Building stories #002:
Love Suffering Mechanical Disorder
Els Opsomer's recent film series Building Stories deals with the fate of modern utopias. Begun in 2007, the series' general interest is based on how architecture captures contemporary zeitgeist and how people deal with the idea of utopia today. By means of film-travelogues through the monumental architectural legacy of modern architecture, Opsomer grasps the lost "grandeur" of the once so promising modern evolution of the human race.
The first film questions the fate of Atatürk Kültür Merkezi (AKM), the opera house in Istanbul, which once symbolized the utopia of a Modern Turkey and is now in danger of being demolished. Conceived as a portrait of the AKM, the work pays tribute or is even an early posthumous homage to all other "ghosts" of the utopian society that once colored the urban landscape. In this way Building Stories #1 is an ironic salute to a modernist architectural heritage of non-places, yet to be demolished, but "pretty much doomed."
In Building Stories #2-a fi lm installation commissioned by Brussels Biennial to show in its first 2008 edition-Opsomer investigates the fascinating architectural heritage of Brussels along the modernistic North-South junction. "Brussels," according to the artist, "is in constant decay and renewal, generating an infinite stream of inspiration, disbelief, surprise and hope." The once-erected buildings house impressive underground corridors connecting one part of the city to the other by trains and metro, built to lead the working class, living in the countryside, directly from the train to the office without seeing daylight. These are, perhaps not surprisingly, foundations of Brussels' distortion and disconnection.

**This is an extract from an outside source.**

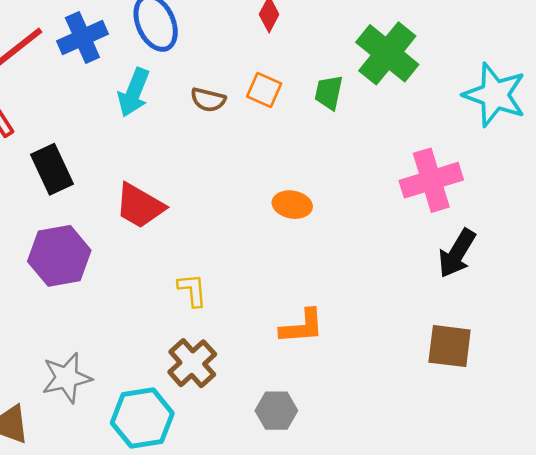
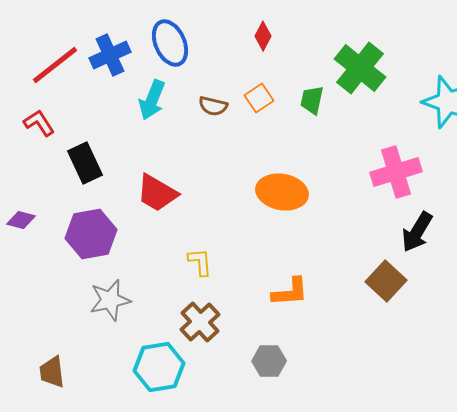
orange square: (264, 90) -> (259, 98), turned 32
orange ellipse: (292, 205) -> (282, 192), size x1.6
brown square: (450, 346) -> (386, 281), moved, turned 36
gray star: (67, 378) -> (110, 300), moved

In connecting the different places of recent utopias and modernisms, the artist is describing a pattern, since they all embody sadness, lost love and glory, and rebuffed affection. Although most of them are no longer functioning, their gigantic surfaces remind us of their looming presence. Opsomer's revisiting these buildings is, as she prefers it to be viewed, rather than being at first glance melancholic, an "ironic deviation of architectural use and a promising future for absurd cities."
Because Building Stories is a continuous swirl between presence, symbolized by the colossal buildings, and absence, due to permanent neglect and eventual destruction, Opsomer chose to use 16 mm film, a medium that requires little light but whose images are never tangible. The work also comprises of still images taken in situ and of documents regarding the buildings. Combined together, this footage serves as the basis of the actual presentation, which allows one to wander around and consider the glory and strangeness of these buildings.
In showing both building stories, she creates a confrontation between two subjective stories, which merge into one lyrical essay about utopia and the preservation of and belief in love, uniting different modern projects into one dynamic installation, containing fi lm, still images, sound and texts. It is an interpretation of the scars that are left in today's cities and an investigation of how twenty first century cities can turn the twentieth century modern ruins into a fresh challenge. This presentation is a portrait and tribute to these buildings that once breathed the promise of the utopian vision, narrated by the buildings themselves.